Non voglio elencare, qui, le qualità delle donne (non è necessario), né fare della retorica. È giusto, però, riconoscere e valorizzare alcuni tratti particolari e distintivi che spesso gli uomini non hanno e che molte volte si danno per scontati: la disponibilità, la solidarietà, la sensibilità, l’intuito e la decisione. Siamo tutti abituati al fatto che le donne lavorino 24 ore al giorno per 7 giorni: hanno la gestione della casa, il lavoro, i figli, la cura degli anziani e, quando arrivano alla pensione, c’è ancora la casa mentre sopraggiungono i nipoti. Non dobbiamo, poi, dimenticare che molte donne hanno rinunciato a legittime aspirazioni di carriera per la famiglia (e non per mancanza di capacità), anche se tutto sembra rientrare nella normalità. 
 
Siamo tutti d’accordo nell’affermare che le donne non devono essere discriminate e vanno rispettate, ma poi, ogni giorno, ci sono spiacevoli episodi che evidenziano il contrario.  

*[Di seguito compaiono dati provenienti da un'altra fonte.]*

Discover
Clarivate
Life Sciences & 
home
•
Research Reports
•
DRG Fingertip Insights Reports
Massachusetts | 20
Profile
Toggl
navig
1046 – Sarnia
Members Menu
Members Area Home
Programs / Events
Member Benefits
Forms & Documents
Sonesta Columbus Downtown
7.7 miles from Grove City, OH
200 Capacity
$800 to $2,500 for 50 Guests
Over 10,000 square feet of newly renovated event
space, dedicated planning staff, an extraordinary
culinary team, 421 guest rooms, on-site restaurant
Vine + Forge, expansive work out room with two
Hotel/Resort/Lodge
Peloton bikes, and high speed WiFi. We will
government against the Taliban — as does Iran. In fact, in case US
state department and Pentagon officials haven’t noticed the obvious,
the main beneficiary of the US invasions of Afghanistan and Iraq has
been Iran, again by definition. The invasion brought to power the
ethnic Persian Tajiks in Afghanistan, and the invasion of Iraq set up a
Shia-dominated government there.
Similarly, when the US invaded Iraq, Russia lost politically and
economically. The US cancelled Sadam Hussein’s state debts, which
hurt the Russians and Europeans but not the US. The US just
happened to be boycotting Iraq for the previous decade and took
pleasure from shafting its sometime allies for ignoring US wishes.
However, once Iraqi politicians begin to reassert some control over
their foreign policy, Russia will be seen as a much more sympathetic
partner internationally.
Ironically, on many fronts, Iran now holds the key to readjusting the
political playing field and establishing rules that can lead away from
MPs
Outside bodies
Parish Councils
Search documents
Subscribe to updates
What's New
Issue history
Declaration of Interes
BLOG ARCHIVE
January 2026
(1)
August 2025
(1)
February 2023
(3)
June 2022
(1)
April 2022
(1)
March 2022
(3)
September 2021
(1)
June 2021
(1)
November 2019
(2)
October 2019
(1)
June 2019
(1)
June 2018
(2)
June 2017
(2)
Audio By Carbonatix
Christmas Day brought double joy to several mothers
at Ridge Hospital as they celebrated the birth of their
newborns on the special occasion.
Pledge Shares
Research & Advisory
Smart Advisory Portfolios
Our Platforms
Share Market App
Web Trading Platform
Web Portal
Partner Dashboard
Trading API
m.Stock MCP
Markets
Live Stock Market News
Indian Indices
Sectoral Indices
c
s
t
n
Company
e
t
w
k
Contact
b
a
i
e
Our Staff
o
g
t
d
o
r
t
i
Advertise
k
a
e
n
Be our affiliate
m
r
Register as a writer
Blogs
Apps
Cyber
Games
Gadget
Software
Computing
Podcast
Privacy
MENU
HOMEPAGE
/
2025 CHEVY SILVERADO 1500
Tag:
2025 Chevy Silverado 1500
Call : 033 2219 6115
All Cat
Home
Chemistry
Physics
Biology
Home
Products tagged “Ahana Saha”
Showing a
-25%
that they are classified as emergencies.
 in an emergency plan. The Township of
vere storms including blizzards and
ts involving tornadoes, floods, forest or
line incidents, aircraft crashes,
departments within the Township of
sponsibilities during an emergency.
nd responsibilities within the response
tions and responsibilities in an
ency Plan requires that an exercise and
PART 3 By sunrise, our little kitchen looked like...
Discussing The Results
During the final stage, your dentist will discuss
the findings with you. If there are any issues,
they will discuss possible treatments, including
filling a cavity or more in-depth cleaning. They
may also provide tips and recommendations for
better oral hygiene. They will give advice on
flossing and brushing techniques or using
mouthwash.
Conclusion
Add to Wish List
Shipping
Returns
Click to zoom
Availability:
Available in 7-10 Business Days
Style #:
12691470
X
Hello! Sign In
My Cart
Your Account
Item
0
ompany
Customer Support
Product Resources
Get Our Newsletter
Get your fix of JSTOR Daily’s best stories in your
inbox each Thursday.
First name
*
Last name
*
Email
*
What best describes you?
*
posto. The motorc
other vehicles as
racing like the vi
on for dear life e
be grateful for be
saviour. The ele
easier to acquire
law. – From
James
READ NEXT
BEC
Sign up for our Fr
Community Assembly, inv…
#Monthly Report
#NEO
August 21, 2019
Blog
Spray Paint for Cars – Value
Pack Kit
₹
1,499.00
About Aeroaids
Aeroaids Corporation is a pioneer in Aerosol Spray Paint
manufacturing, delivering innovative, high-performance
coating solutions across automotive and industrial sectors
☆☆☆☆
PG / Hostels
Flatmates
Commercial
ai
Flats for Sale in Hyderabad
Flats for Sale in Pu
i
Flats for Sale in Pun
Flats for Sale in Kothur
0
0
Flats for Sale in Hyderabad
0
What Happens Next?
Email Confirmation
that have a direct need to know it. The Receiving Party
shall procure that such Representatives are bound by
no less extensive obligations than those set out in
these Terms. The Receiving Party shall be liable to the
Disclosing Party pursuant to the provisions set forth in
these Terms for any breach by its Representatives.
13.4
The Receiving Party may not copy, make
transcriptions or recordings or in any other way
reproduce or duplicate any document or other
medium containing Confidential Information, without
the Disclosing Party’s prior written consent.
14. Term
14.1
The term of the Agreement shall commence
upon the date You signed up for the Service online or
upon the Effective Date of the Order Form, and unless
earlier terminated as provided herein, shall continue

È solo un lento e costante processo di evoluzione culturale e delle abitudini quotidiane che forse consentirà alle “signore” di vivere una reale condizione di parità con i “signori”. Nel frattempo, anche i piccoli gesti possono aiutare: assumersi incombenze tradizionalmente assegnate alle donne può servire, e sicuramente alcuni uomini già lo fanno, ma dovrebbe diventare una pratica diffusa e non un episodio occasionale. Insomma, quando l’uomo cucina è un’esibizione da chef che deve attirare attenzioni e lodi, mentre le nostre compagne lo fanno tutti i giorni, e forse meglio di noi! 
 
Queste poche righe vogliono esprimere l’affetto per tutte le donne della mia famiglia (…allargata) e le donne tutte. Desidero augurare loro che non si aspetti più solo l’8 marzo per celebrarle, ma che, ogni giorno, nei loro confronti ci sia un segno di apprezzamento e di considerazione.